═══ Exercise data ═══
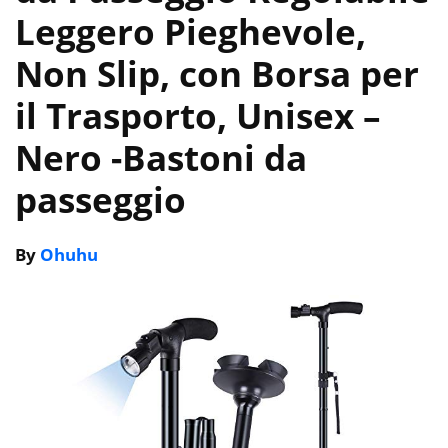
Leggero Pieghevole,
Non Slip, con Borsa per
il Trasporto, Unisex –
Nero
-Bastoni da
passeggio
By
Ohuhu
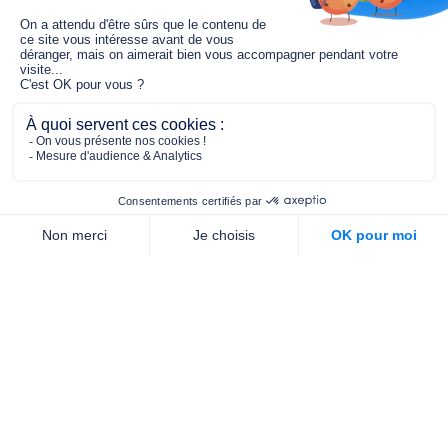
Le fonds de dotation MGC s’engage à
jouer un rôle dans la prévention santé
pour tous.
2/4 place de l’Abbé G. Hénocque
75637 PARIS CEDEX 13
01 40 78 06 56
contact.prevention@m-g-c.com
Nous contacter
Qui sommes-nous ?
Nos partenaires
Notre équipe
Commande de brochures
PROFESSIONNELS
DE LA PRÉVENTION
═══
> [Assigned task] Return each line of the data, keeping its wording exact and omitting pictures.

> [Result of this task]
Leggero Pieghevole,
Non Slip, con Borsa per
il Trasporto, Unisex –
Nero
-Bastoni da
passeggio
By
Ohuhu
Le fonds de dotation MGC s’engage à
jouer un rôle dans la prévention santé
pour tous.
2/4 place de l’Abbé G. Hénocque
75637 PARIS CEDEX 13
01 40 78 06 56
contact.prevention@m-g-c.com
Nous contacter
Qui sommes-nous ?
Nos partenaires
Notre équipe
Commande de brochures
PROFESSIONNELS
DE LA PRÉVENTION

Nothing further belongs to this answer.